I hold the keys up with a small, amused raise of my brow. “You boys forget we have a hotel waiting? Or are you too famous now to care about things like check-in times?”

Bash chuckles, low and hoarse. “We were… celebrating.”

“Clearly.” I glance at the array of emptied bottles and the dazed heat clinging to the air. “You look like the cover of a very tragic rock ballad.”

Alix leans forward, elbows on his knees, eyes tracking me like I’m part of a dream he hasn’t woken up from. “Where’ve you been, Darlin?”

“Finishing the promo edit. Feeding Jack. Breathing,” I say, my voice dipping quieter on the last word, too aware of the way Takoa is still watching me like I might vanish if he looks away.

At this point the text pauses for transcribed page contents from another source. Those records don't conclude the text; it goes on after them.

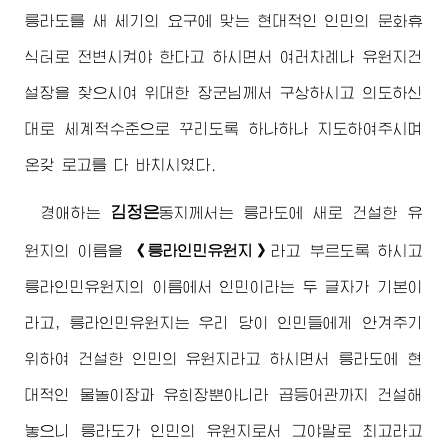
릉라도를 새 세기의 요구에 맞는 현대적인 인민의 문화휴
식터로 전변시켜야 한다고 하시면서 여러차례나 유원지건
설장을 찾으시여
위대한
장군님께서
구상하시고 의도하신
대로 세계적수준으로 꾸리도록 하나하나 지도하여주시며
온갖 로고를 다 바치시였다.
김정은
경애하는
동지
께서는 릉라도에 새로 건설한 유
원지의 이름을
《릉라인민유원지》
라고 부르도록 하시고
릉라인민유원지의 이름에서 인민이라는 두 글자가 기본이
라고, 릉라인민유원지는 우리 당이 인민들에게 안겨주기
위하여 건설한 인민의 유원지라고 하시면서 릉라도에 현
대적인 물놀이장과 유희장뿐아니라 곱등어관까지 건설해
놓으니 릉라도가 인민의 유원지로서 그야말로
최고
라고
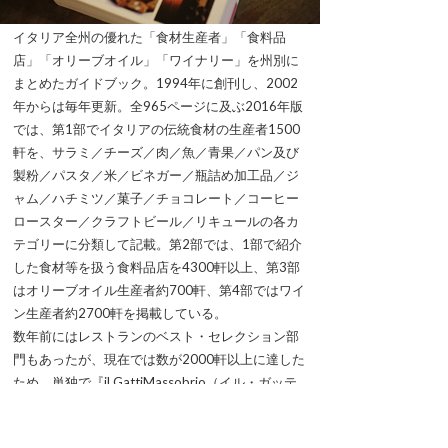
イタリア全州の優れた「食材生産者」「食料品
店」「オリーブオイル」「ワイナリー」を州別に
まとめたガイドブック。1994年に創刊し、2002
年からは毎年更新。全965ページに及ぶ2016年版
では、第1部でイタリアの伝統食材の生産者1500
軒を、サラミ／チーズ／肉／魚／青果／パン及び
製粉／パスタ／米／ビネガー／瓶詰め加工品／ジ
ャム／ハチミツ／菓子／チョコレート／コーヒー
ロースター／クラフトビール／リキュールの各カ
テゴリーに分類して記載。第2部では、1部で紹介
した食材等を扱う食料品店を4300軒以上、第3部
はオリーブオイル生産者約700軒、第4部ではワイ
ン生産者約2700軒を掲載している。
数年前にはレストランのベスト・セレクション部
門もあったが、現在では数が2000軒以上に達した
ため、単独で『il GattiMassobrio（イル・ガッテ
ィマッソブリオ）』という一冊のレストラン・ガ
イドとして発行するようになった。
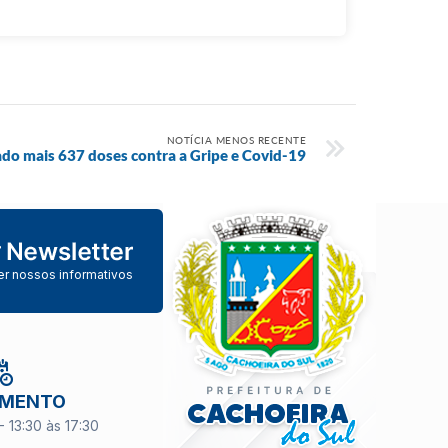
NOTÍCIA MENOS RECENTE
ado mais 637 doses contra a Gripe e Covid-19
er nossos informativos
IMENTO
- 13:30 às 17:30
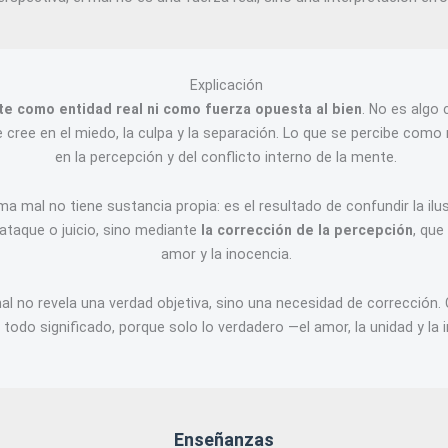
Explicación
te como entidad real ni como fuerza opuesta al bien
. No es algo 
cree en el miedo, la culpa y la separación. Lo que se percibe como m
en la percepción y del conflicto interno de la mente.
a mal no tiene sustancia propia: es el resultado de confundir la ilus
ataque o juicio, sino mediante
la corrección de la percepción
, que
amor y la inocencia.
al no revela una verdad objetiva, sino una necesidad de corrección.
e todo significado, porque solo lo verdadero —el amor, la unidad y l
Enseñanzas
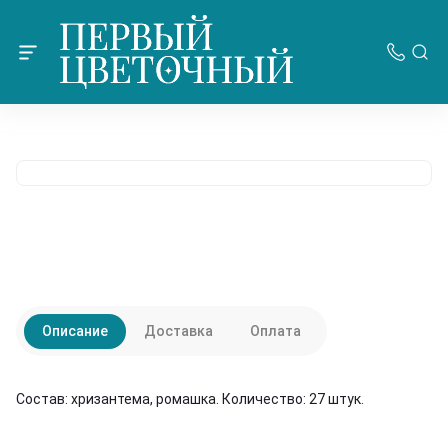
Описание
Доставка
Оплата
Состав: хризантема, ромашка. Количество: 27 штук.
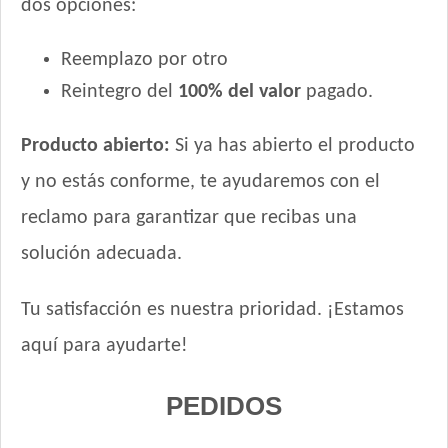
dos opciones:
Reemplazo por otro
Reintegro del
100% del valor
pagado.
Producto abierto:
Si ya has abierto el producto
y no estás conforme, te ayudaremos con el
reclamo para garantizar que recibas una
solución adecuada.
Tu satisfacción es nuestra prioridad. ¡Estamos
aquí para ayudarte!
PEDIDOS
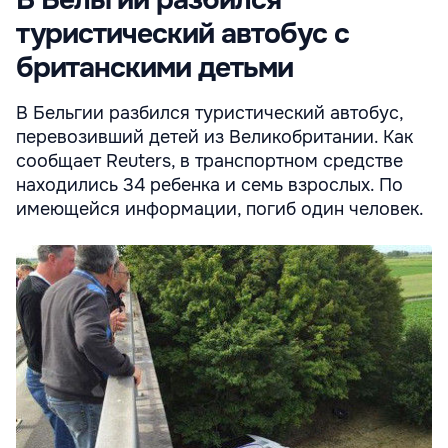
туристический автобус с
британскими детьми
В Бельгии разбился туристический автобус,
перевозивший детей из Великобритании. Как
сообщает Reuters, в транспортном средстве
находились 34 ребенка и семь взрослых. По
имеющейся информации, погиб один человек.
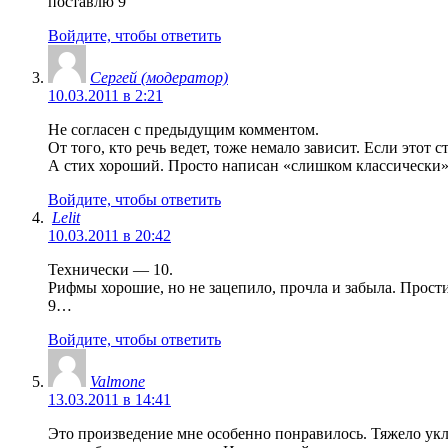
поставлю 9
Войдите, чтобы ответить
Сергей (модератор)
10.03.2011 в 2:21
Не согласен с предыдущим комментом.
От того, кто речь ведет, тоже немало зависит. Если этот
А стих хороший. Просто написан «слишком классически
Войдите, чтобы ответить
Lelit
10.03.2011 в 20:42
Технически — 10.
Рифмы хорошие, но не зацепило, прочла и забыла. Прости
9…
Войдите, чтобы ответить
Valmone
13.03.2011 в 14:41
Это произведение мне особенно понравилось. Тяжело укла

I tuck the keys in my back pocket, pretending I don’t notice the silence settling over the room. But I do.

I feel it crawl into my chest. I feel it in the heat licking up my spine every time one of them looks at me like that—like I’m something they didn’t know they were starving for.

It’s only been three weeks.

six shows.

But I’m not blind to the current running between us. I feel it. I’ve been feeling it since Remington. Since that first moment on the bus, since Takoa’s voice wrapped around a song that wasn’t even about me but somehow still was.